Abstract

Abstract Titanium and its alloys have found wide application in the aerospace, biomedical and automotive industries owing to their good strength-to-weight ratio and high corrosion resistance. However, these alloys have very poor machinability, which is attributed to their inherent high strength maintained at elevated temperature and low thermal conductivity leading to high cutting temperatures. Chips formed are serrated in nature as a result of a cycle of compression and adiabatic plastic shear phases in the chip formation process, causing high fluctuations of cutting force acting over a small chip tool contact area (about one-third that in the case of steel). High chemical reactivity of titanium at high-elevated temperatures, especially with titanium-based tools or coatings limits their application during machining. So the strategy of titanium machining is to use tools which show less reactivity, has higher thermal conductivity to increase the chip–tool contact length and effectively take away the generated heat and to use tougher and harder tools grades which could withstand the dynamic action of the cutting force.
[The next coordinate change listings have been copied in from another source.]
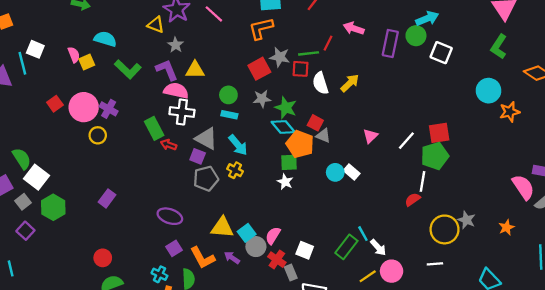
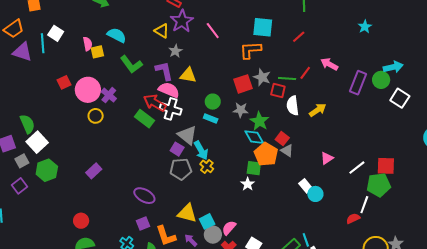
green rectangle: (154, 128) -> (144, 119), turned -36
red arrow: (169, 145) -> (155, 103), moved, size x1.6
cyan arrow: (238, 145) -> (201, 150), moved
cyan circle: (335, 172) -> (315, 194), moved

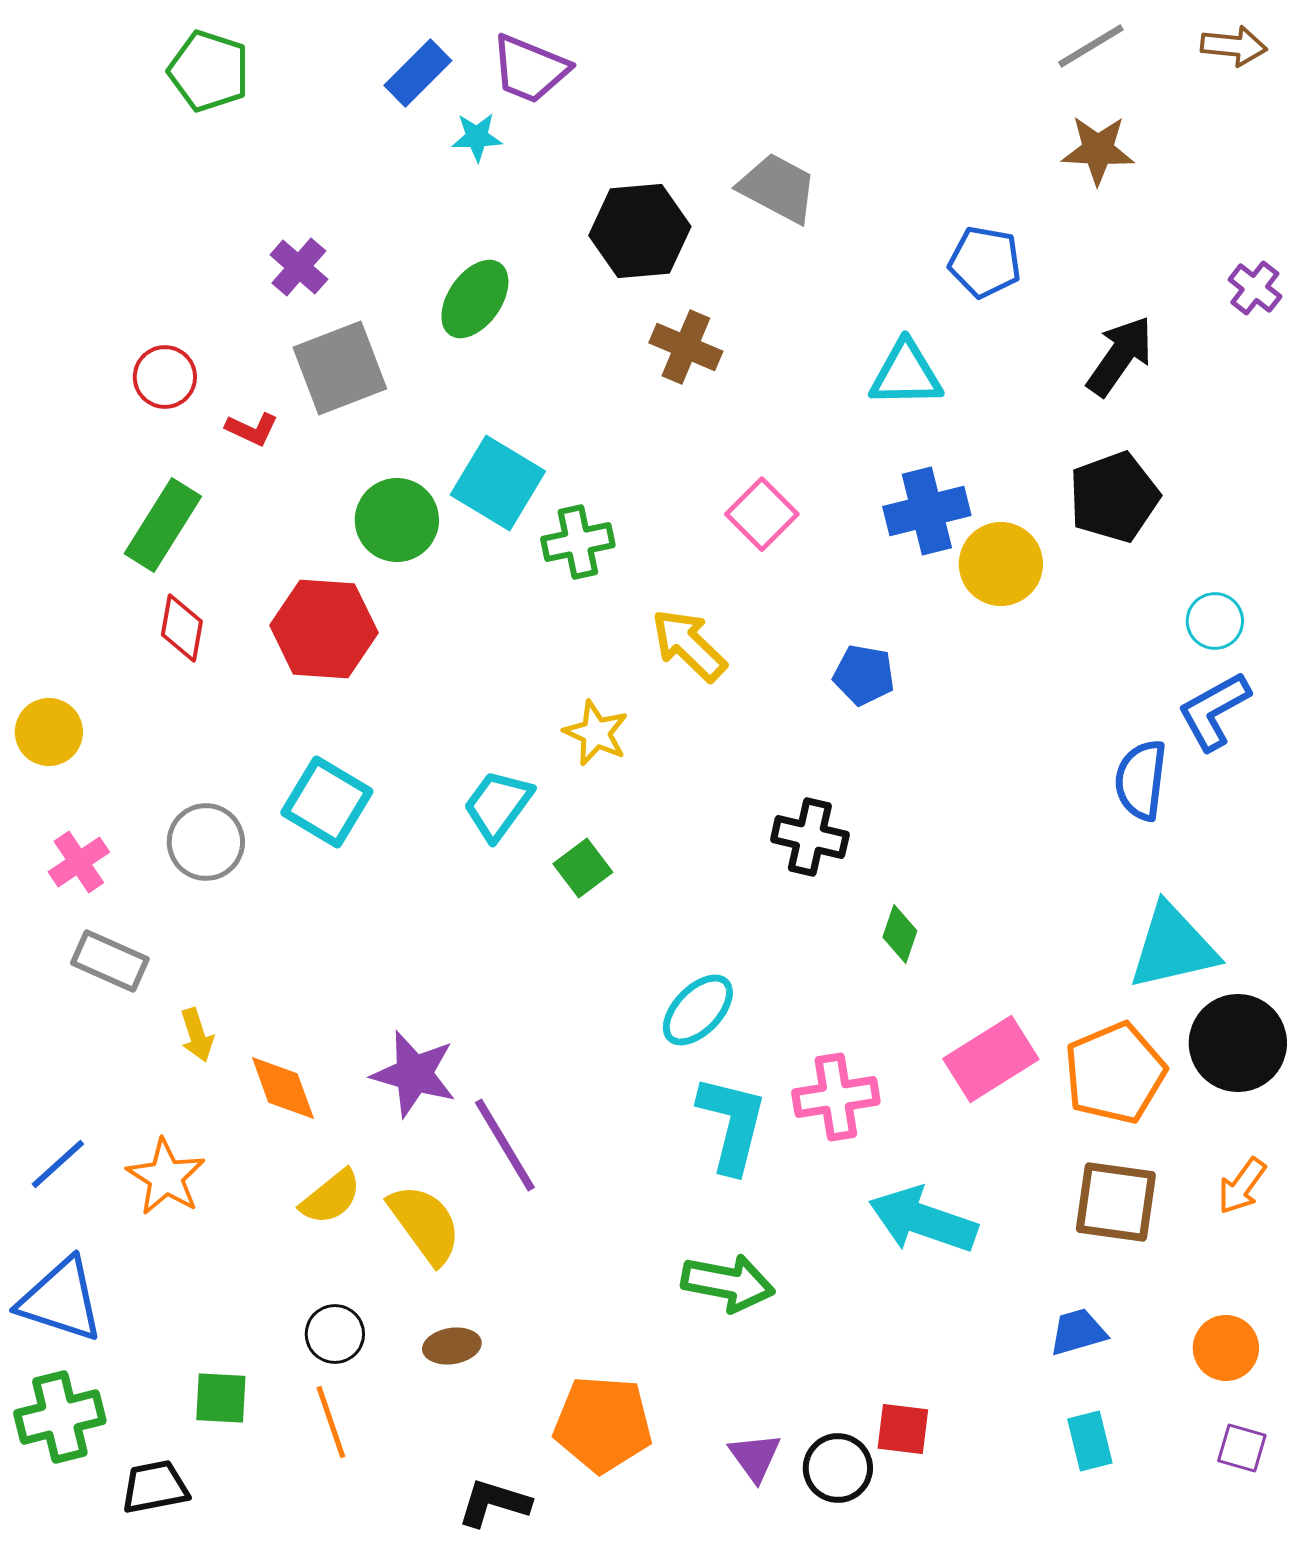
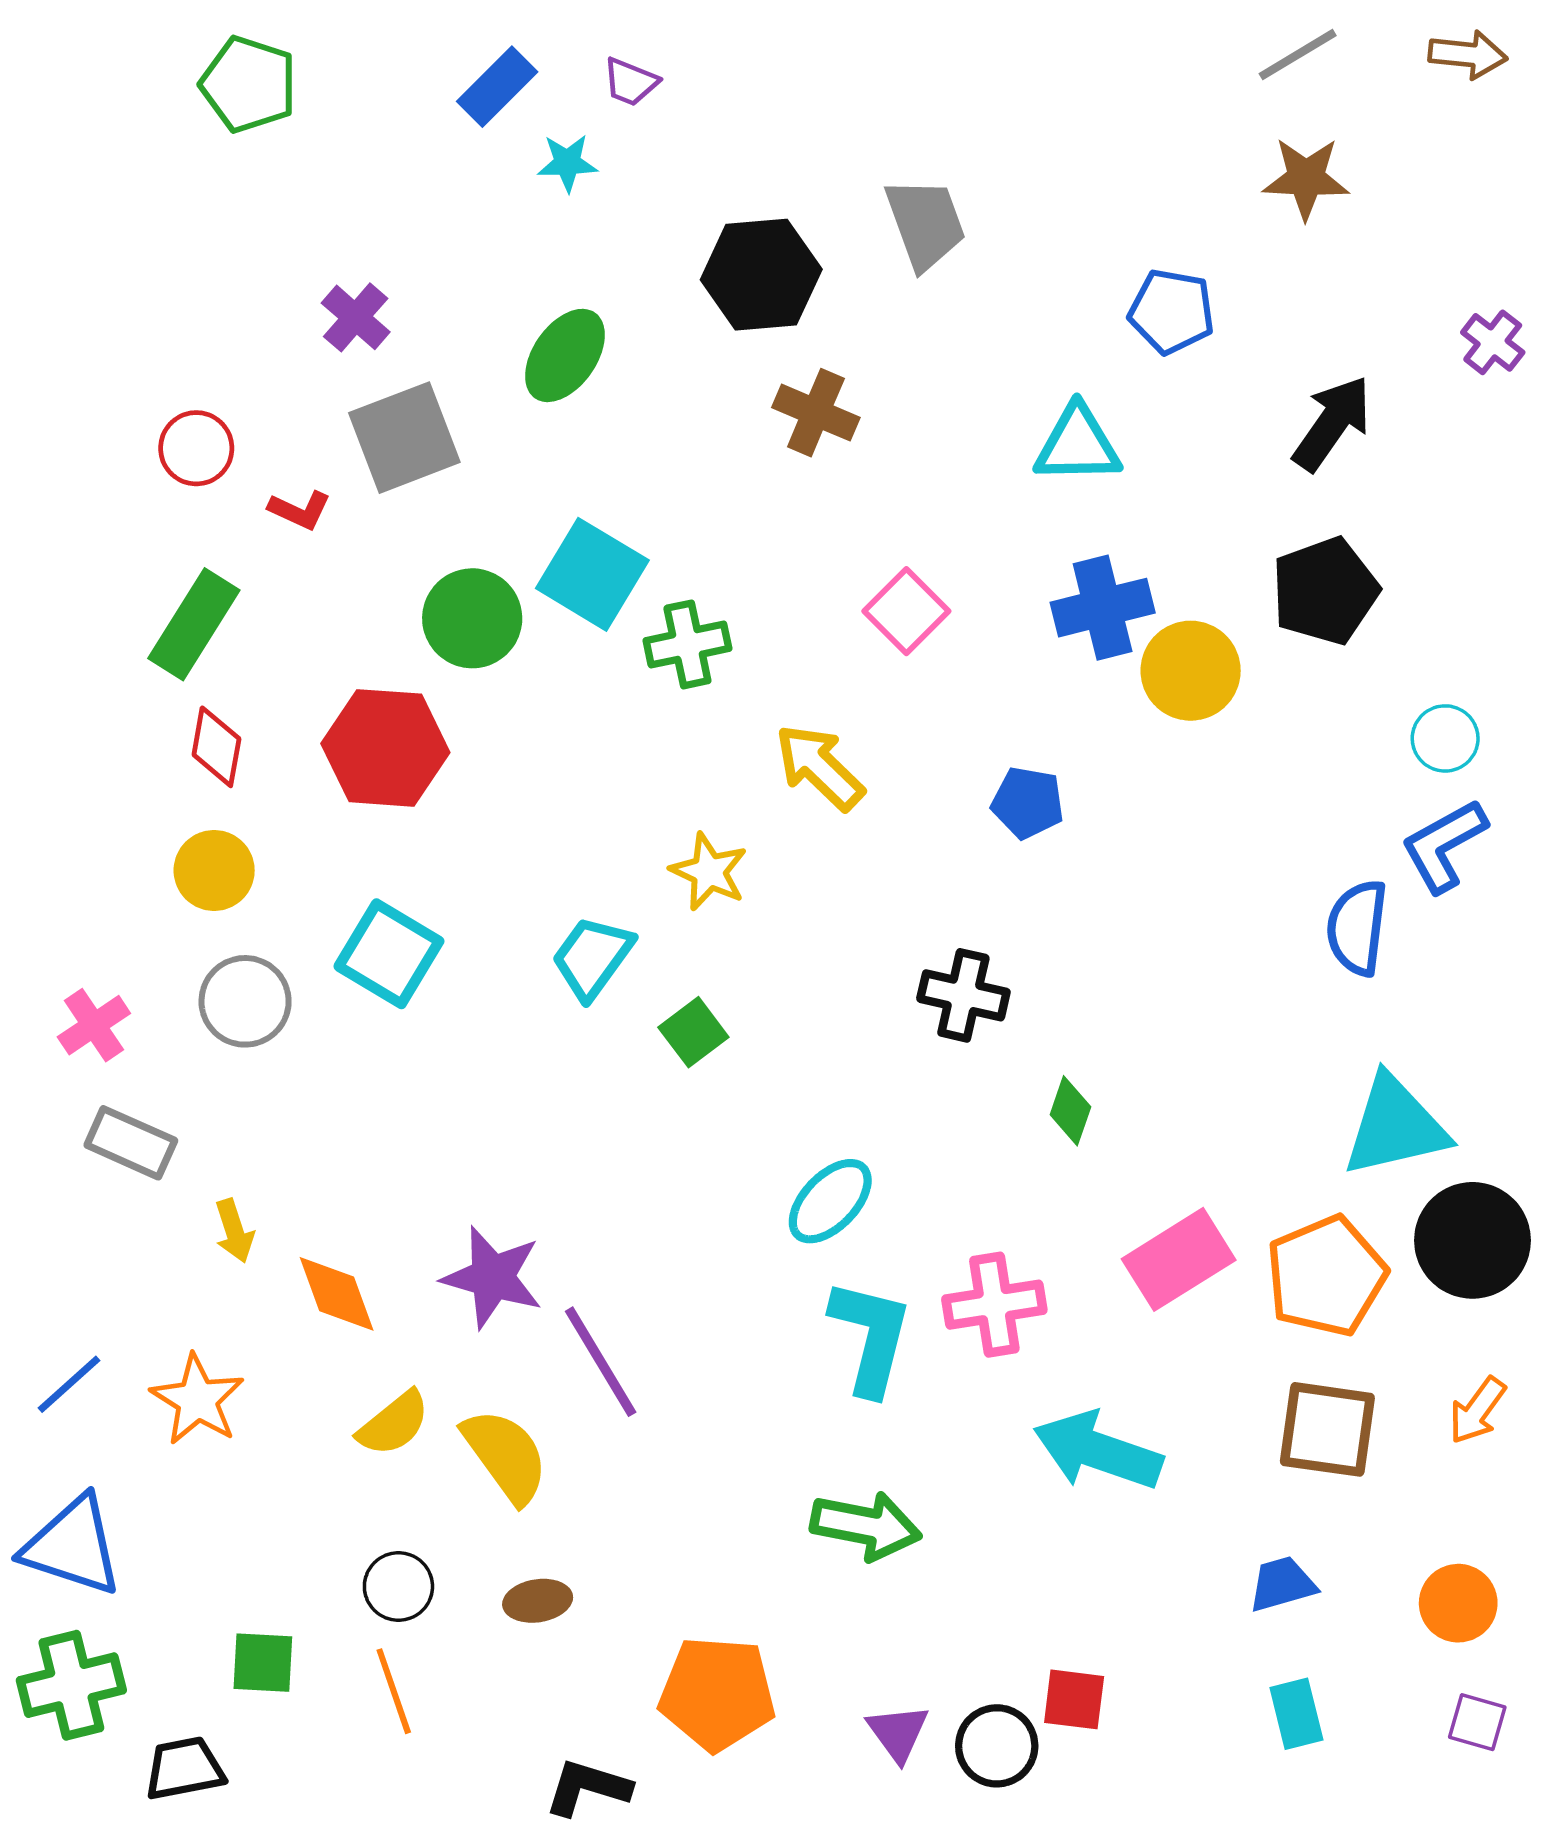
purple trapezoid: (530, 69) -> (630, 82), size x0.6
gray trapezoid: (778, 188) -> (925, 223), turned 42
yellow circle: (49, 732) -> (214, 870), moved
The recommended tools for many years had been the uncoated tungsten carbide grade K. But these tools cannot be used at high cutting speed since they too fail due to dynamic normal component of cutting force that acts on the very small contact area of the tool and high cutting temperature, leading to intensive diffusion and superficial plastic deformation, causing catastrophic failure of the tool. In this work, the effectiveness of polycrystalline diamond inserts (PCD) has been compared to that of uncoated tungsten carbide–cobalt inserts in machining titanium alloy Ti–6Al–4V. The comparison has been made with respect to the applicable cutting speed ranges, metal removal per tool life and tool wear rates, tool wear morphology, surface finish, chip segmentation and chatter phenomena.